Desde que assumiu, ele executou uma agenda de resultados , que trouxe novos investimentos e abriu possibilidades de parcerias tecnológicas e comerciais (leia mais em http://www.defesanet.com.br/pr/noticia/27727/Governo-Temer—Conquistas-Diplomaticas/), mas sem pretensões de liderança do subcontinente e das nações do Terceiro Mundo na África e na Ásia. Como os Jogos Olímpicos de Inverno de PyeongChang poderiam servir como ponto de virada? Por meio de uma coordenação brasileira nos esforços de segurança sulamericanos.
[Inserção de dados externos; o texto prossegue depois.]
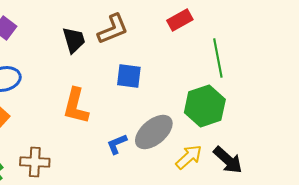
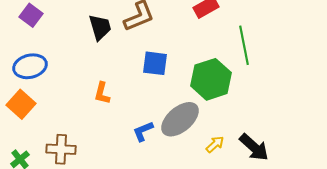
orange L-shape: (76, 106) -> (102, 93), size x0.6
green hexagon: (205, 106) -> (211, 79), moved
yellow arrow: (189, 157) -> (215, 144), size x0.7

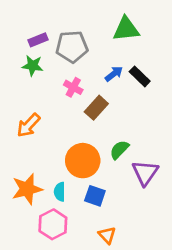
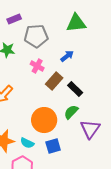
purple rectangle: (38, 40) -> (14, 19), moved
black rectangle: (140, 76) -> (75, 89), moved
cyan semicircle: (60, 192) -> (27, 143), turned -64
blue square: (95, 196) -> (53, 146), turned -35

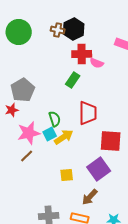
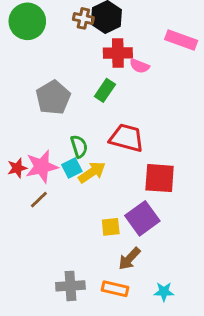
gray pentagon: (23, 90) -> (53, 98), moved
red star: (12, 110) -> (17, 168), moved
red trapezoid: (88, 113) -> (127, 138), turned -75
yellow square: (67, 175) -> (111, 227), moved

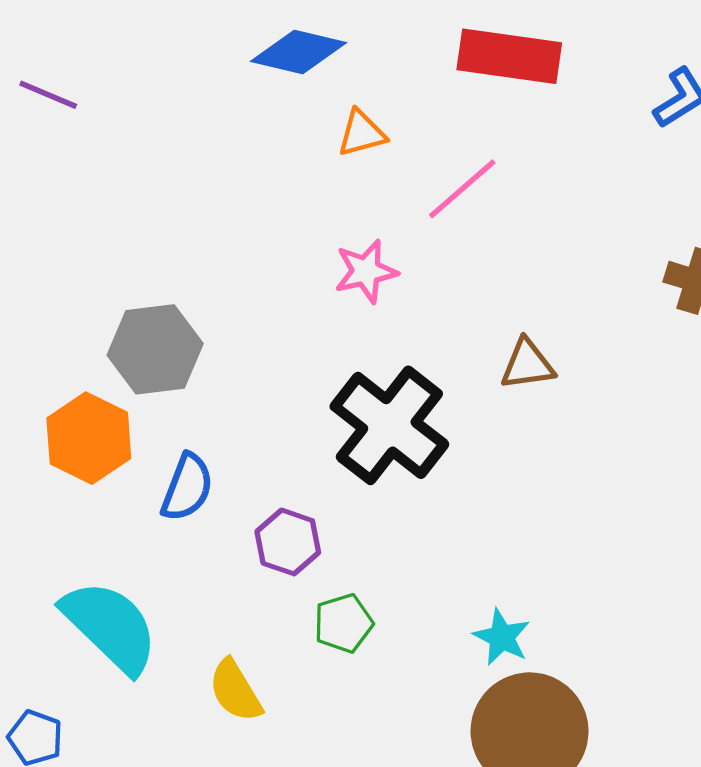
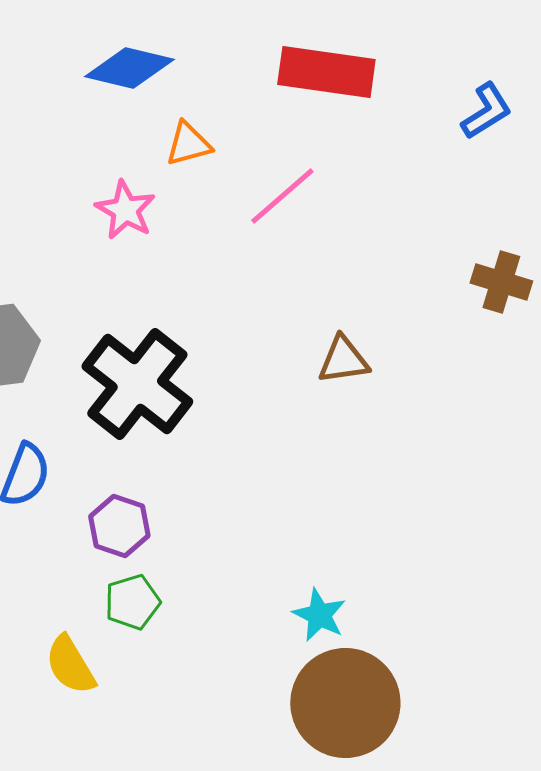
pink star: (366, 271) -> (125, 210), moved, turned -30
black cross: (389, 425) -> (137, 384), moved
green pentagon: (343, 623) -> (132, 602), moved

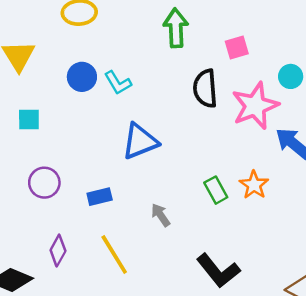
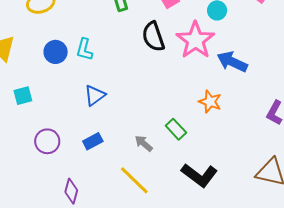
cyan L-shape: (118, 83) -> (84, 49), turned 60
blue triangle: (140, 141) -> (95, 95), moved, size x0.7
green rectangle: (216, 190) -> (176, 129), moved
yellow line: (114, 255) -> (134, 180), moved

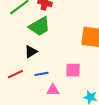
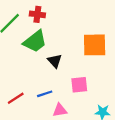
black triangle: (31, 52) -> (55, 61), moved, turned -32

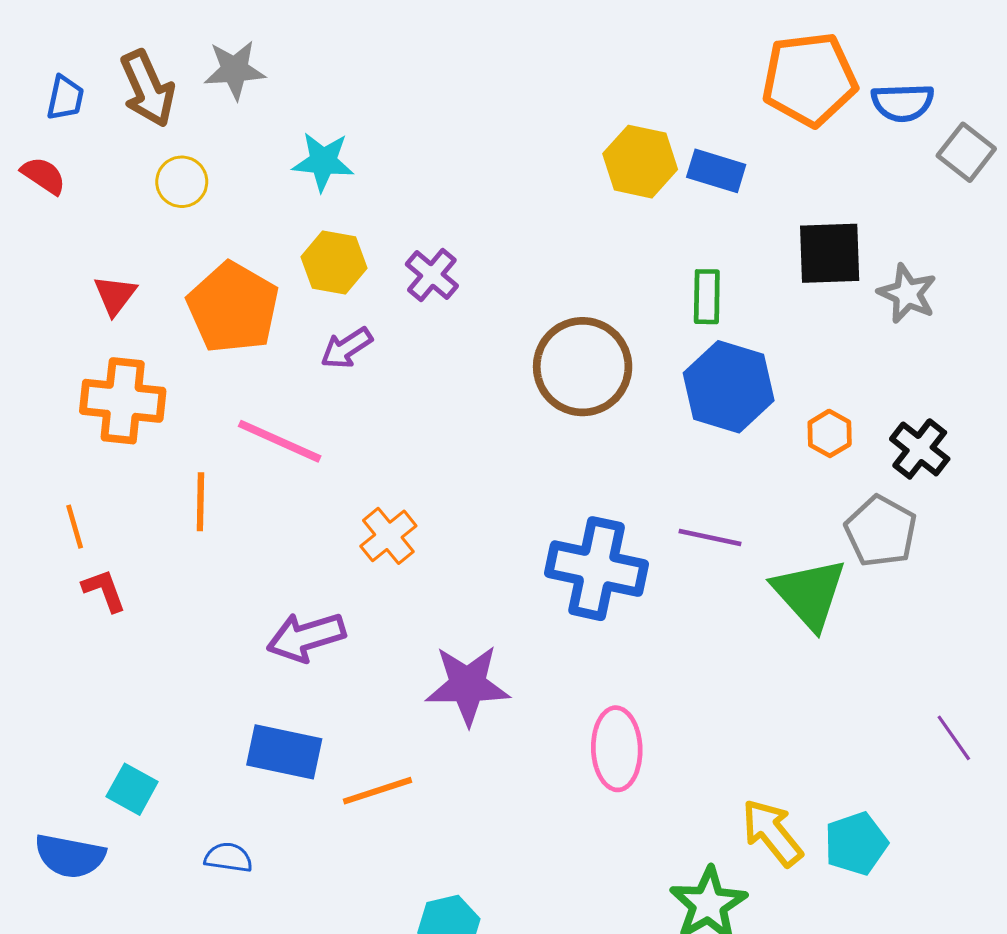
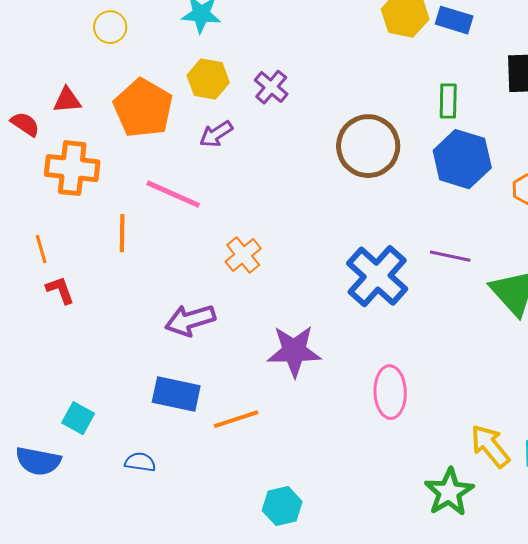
red semicircle: (43, 176) -> (25, 124), moved
red triangle: (115, 295) -> (67, 100), turned 48
blue cross: (597, 569) -> (377, 276), turned 30

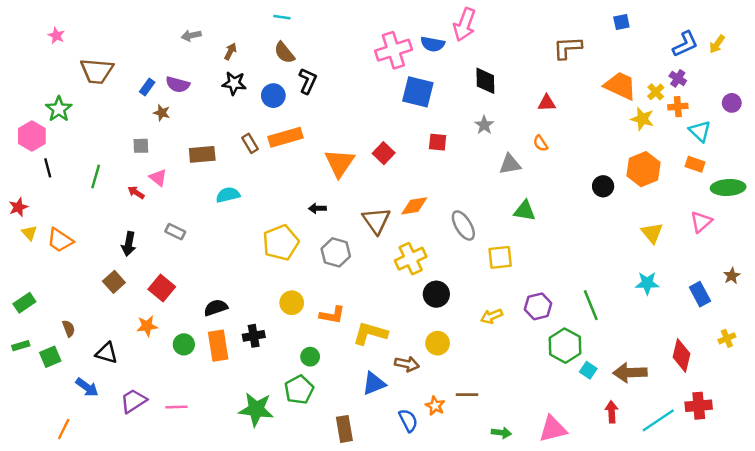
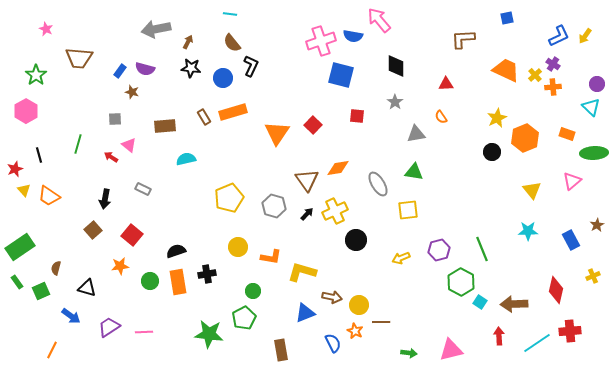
pink arrow: (465, 24) -> (379, 20), turned 120
gray arrow: (191, 36) -> (156, 29), size x1.8
green star: (59, 109) -> (36, 75), moved
yellow star: (642, 119) -> (497, 118), moved, turned 30
cyan triangle: (700, 131) -> (591, 107), moved
black line: (48, 168) -> (39, 155), moved
black arrow: (317, 208) -> (307, 214), moved, turned 136
green triangle: (525, 211) -> (414, 172), moved
green rectangle: (24, 303) -> (20, 247), size x1.6
brown semicircle: (69, 328) -> (56, 268), turned -144
yellow circle: (438, 343) -> (359, 305), moved
green rectangle: (21, 346) -> (17, 282), turned 72

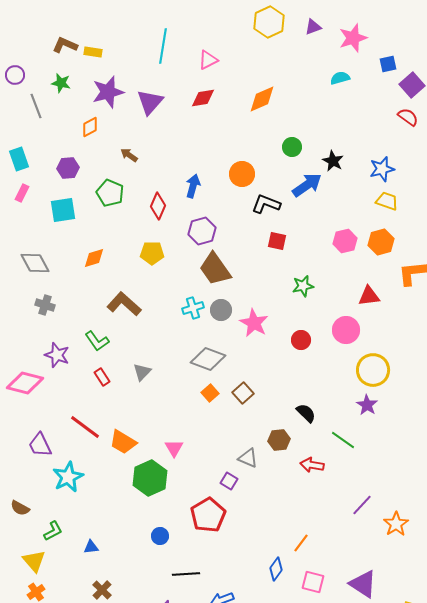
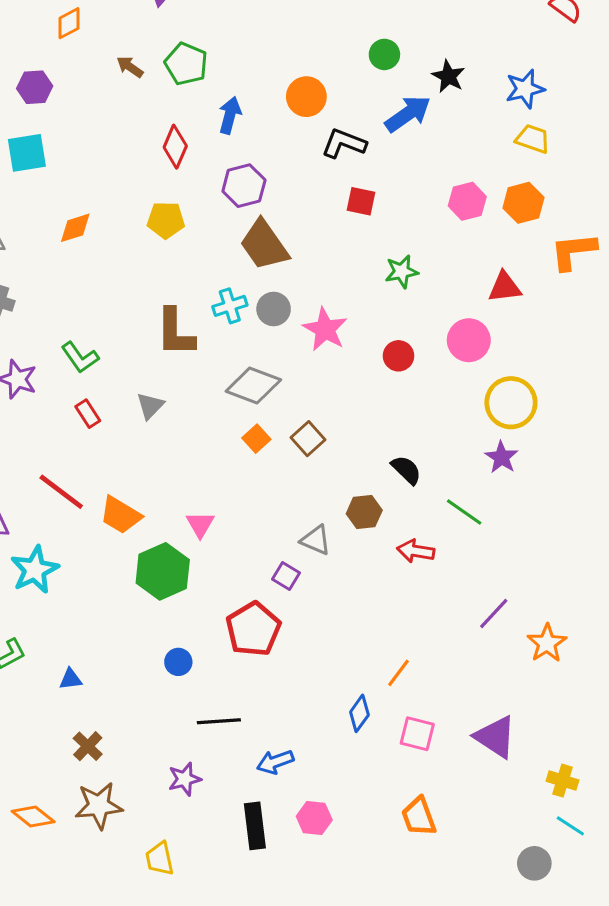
green pentagon: (110, 193) -> (186, 64), moved
brown L-shape: (124, 304) -> (175, 332), moved, turned -132

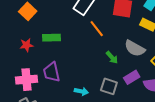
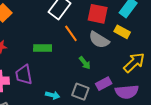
green rectangle: (52, 38) -> (43, 48), moved
gray semicircle: (135, 48) -> (99, 40), moved

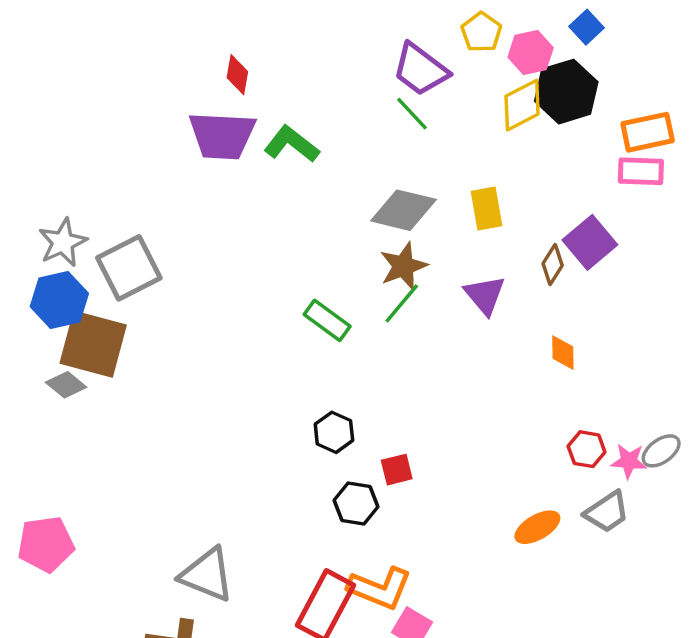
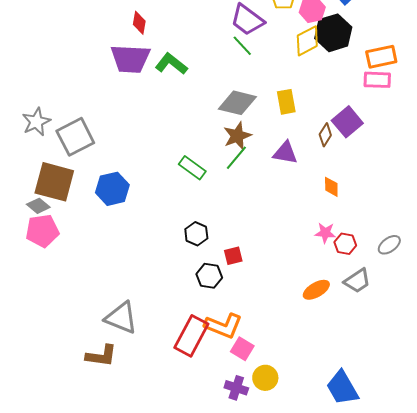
purple triangle: (485, 295) -> (285, 153), turned -40
blue hexagon: (59, 300) -> (112, 189), moved
pink star: (629, 461) -> (325, 233), moved
pink pentagon: (46, 544) -> (42, 231), moved

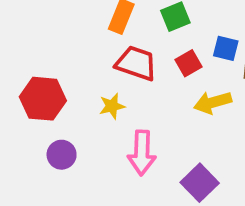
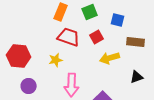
blue square: (226, 48) -> (118, 20), moved

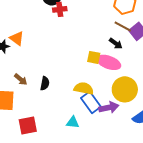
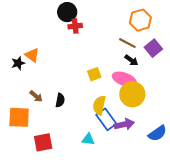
brown line: (123, 26) -> (127, 43), moved
yellow square: (94, 57) -> (94, 74), moved, turned -32
yellow semicircle: (84, 88) -> (99, 105), turned -90
yellow circle: (125, 89) -> (132, 94), moved

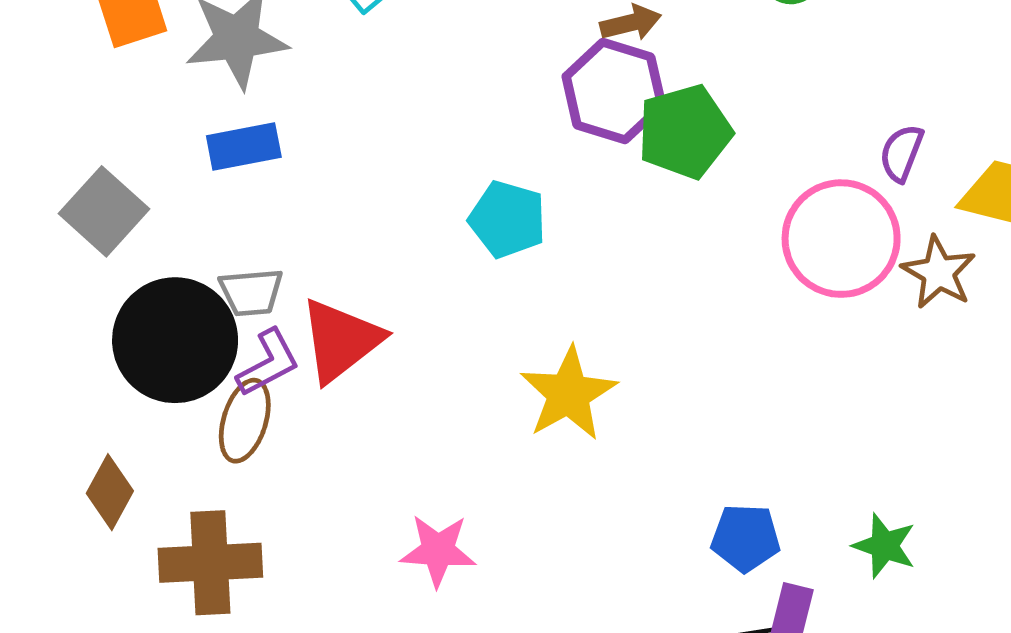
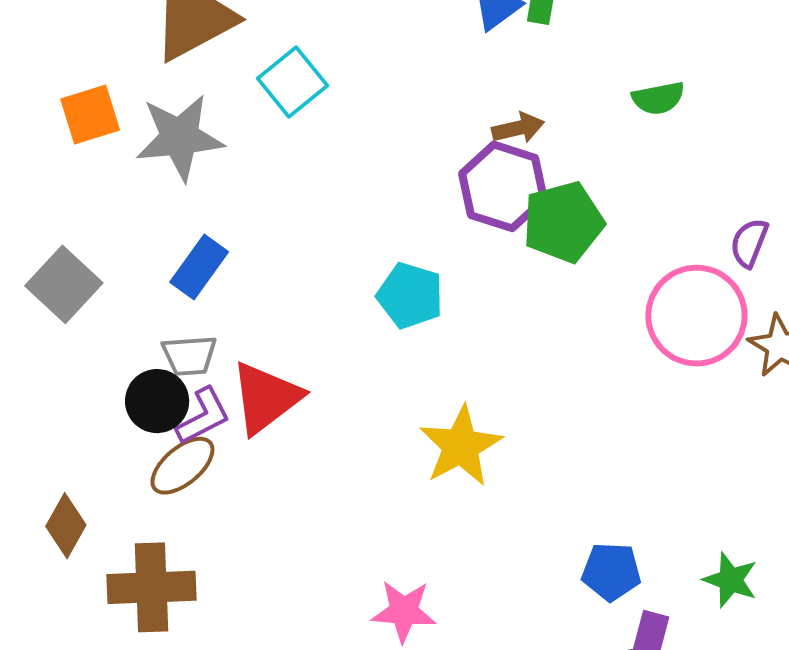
blue rectangle: (244, 147) -> (199, 267), moved, turned -44
black circle: (175, 340) -> (157, 401), moved, size x0.6
brown ellipse: (245, 421) -> (182, 466), turned 32
pink star: (438, 551) -> (404, 611), moved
A segurança foi um dos pontos positivos dos Jogos Olímpicos de Verão, realizados no Rio de Janeiro em 2016. O governo brasileiro, por meio dos ministérios da Defesa e da Justiça, desenvolveu uma tecnologia avançada de operações conjuntas, um trunfo que poderia ajudar na proteção e na retirada das delegações latino-americanas em caso de deflagração das hostilidades entre a Coreia do Norte e os Estados Unidos. Caberia ao Itamaraty capitalizar o bom trabalho estendendo a experiência aos países vizinhos.
Personalidades complexas
O risco de um conflito militar, se depender da retórica de Kim Jong-un, seria reduzido. Ele sempre ressaltou que não pretende disparar o primeiro tiro, mas a personalidade de seu adversário, Donald Trump, amplia os riscos de guerra. O chefe de Estado norte-americano não integra o status quo político. É um empresário que ampliou sua popularidade por meio de realities shows na TV aberta do seu país. Possui uma visão maniqueísta e sem sutilezas da área de relações internacionais. Em suas mensagens pelo Twitter deixa claro seu desejo de acabar, usando todos os meios possíveis, com o programa nuclear nortecoreano.
A decisão de Kim Jong-un, é lógica dentro de uma perspectiva de sobrevivência do regime, uma dinastia quase monárquica disfarçada de socialismo que chega à terceira geração. Nos últimos 20 anos, seguidas intervenções dos Estados Unidos e da Organização do Tratado do Atlântico Norte (OTAN) trouxeram o caos ao Iraque, à Líbia e à Síria, países que abriram a mão de armas de destruição em massa em busca de uma relação mais intensa com o ocidente.
A execução do líder iraquiano, Saddam Hussein, e o linchamento de Muammar Al-Gaddafi na cidade de Sirte, além do não-cumprimento do acordo Átomos pela Paz firmado em 1994 com o então presidente norte-americano Bill Clinton (leia mais em http://www.defesanet.com.br/nuclear/noticia/26210/Leonam—Atomos-para-a-Paz-na-Coreia/), incentivaram o governo de Pyongyang a desenvolver seu arsenal nuclear. O regime aposta em uma solução à paquistanesa ou indiana, com o reconhecimento do país como potência atômica e a assinatura de um acordo de paz definitivo.
Para o Brasil, este quadro complexo pode ajudar o país a ocupar, mais uma vez, papel de destaque na diplomacia do subcontinente, muito acima dos eventuais ganhos de imagem que nossa pequena delegação, com pouca experiência em esportes de inverno, irá obter.